I also got to talk with the tech people because I was sitting in the back – their board is very high-tech and the number of different faders and pages they have to keep track of is dizzying. There was a little bobble with one character’s mic coming on a few seconds late, but otherwise the sound was great, even with such a large number of mics on stage. That’s a tricky balance.

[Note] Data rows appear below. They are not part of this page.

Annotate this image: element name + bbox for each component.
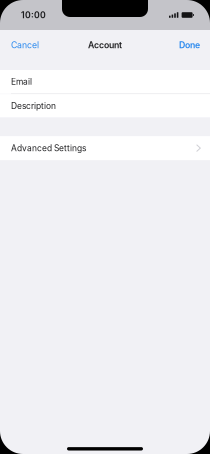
- staticText: Account: [88, 40, 122, 50]
- staticText: Advanced Settings: [11, 143, 86, 153]
- staticText: 10:00: [21, 10, 46, 20]
- staticText: Cancel: [11, 40, 39, 50]
- button[interactable]: Done: [171, 30, 210, 56]
- button[interactable]: Advanced Settings: [0, 136, 210, 160]
- button[interactable]: Description: [0, 94, 210, 118]
- button[interactable]: Email: [0, 70, 210, 94]
- staticText: Email: [11, 77, 32, 87]
- staticText: Done: [179, 40, 200, 50]
- button[interactable]: Cancel: [0, 30, 47, 56]
- staticText: Description: [11, 101, 56, 111]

Wednesday evening I made the aforementioned journey to my friend's house outside of London, where his family was very kind and welcoming. Thursday morning we made the forty minute trip back into London to go to the British Museum. I’d been to the museum two or three times before, but it’s so large I’d only ever gotten to a few of the bottom floors. This time I went up to the special exhibition to learn about “Drinking in Asia” – rituals and beliefs associated with alcohol, tea, and water in various Asian countries. The similarities between India, Nepal, Mongolia, China, Japan, Korea, and the Phillipines were interesting, but the differences especially so, because I’m guilty of lumping all of Asia together and assuming their cultures are basically the same. Even when they did trade ideas, materials, religions, and ceremonies, each has their own distinct cultural mark. India has a very distinctive liquid-carrier made out of a hollow gourd (and later metal in the shape of said gourd) that is vaguely pear-shaped, where Korea’s liquid carrier is much more round. Both, however, have spouts out of which you can drink. I don’t recall if one gave it to the other. Tea ceremonies in China and Japan are totally different – China traditionally used a powdered tea whipped into a frothy drink in a specially shaped glass, while Japan developed an elaborate tea ceremony. Things like that.

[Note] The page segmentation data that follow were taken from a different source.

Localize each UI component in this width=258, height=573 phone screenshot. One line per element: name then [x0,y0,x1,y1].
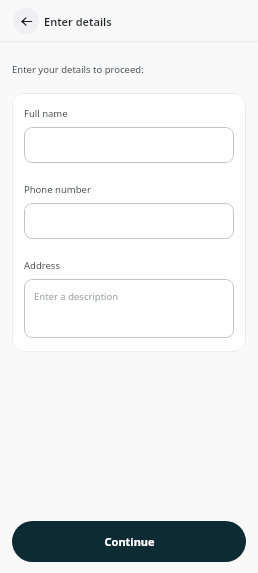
staticText: Full name [24,107,68,120]
staticText: Enter a description [34,290,119,303]
button[interactable] [24,203,234,239]
button[interactable]: Back [13,8,39,34]
button[interactable]: Enter a description [24,279,234,338]
staticText: Phone number [24,183,91,196]
button[interactable]: Continue [12,521,246,562]
staticText: Enter your details to proceed: [12,63,144,76]
staticText: Address [24,259,60,272]
staticText: Enter details [44,14,112,29]
button[interactable] [24,127,234,163]
staticText: Continue [104,534,155,549]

A man making a funny face/"In intense religious devotion"

Very shiny 12th century sword that will kill you.
London is known for its architecture, both modern and ancient. I don’t particularly like the more modern buildings and I really dislike the height of their newest one, but I know the city has to grow upwards now that it has no further room to grow out.

A building I don't like so much. It's called the Shard.

A building I do like very much. It's called the Gherkin.
On Friday I went to Greenwich, home of the median line that marks the center of the world for time.
Greenwich is also home to part of the Olympic stadium and several lovely houses. The town of Greenwich boasts a lovely little market, the Royal Navel College, and the restored tea-ship the “Cutty Sark.”

Center of time, right here.
This little thing made the crossing from England to India and was one of the fastest ships in its day. I can’t fathom that trip in such a small vessel.

The Cutty Sark

Former Royal Naval College, now a museum.
On the grounds of the formal college, I saw the lovely “Painted Hall” as well as a very Baroque-style chapel.

Very ornate.
And to finish, one of my pictures from the Doctor Who Experience:

Saving all of time and space. That's right!

*(Samuel Johnson's quote comes to me by way of a friend from college back in the States. J is witty and very intelligent and studying at Princeton, so I would be be doing her a disservice if I didn't cite my source material.)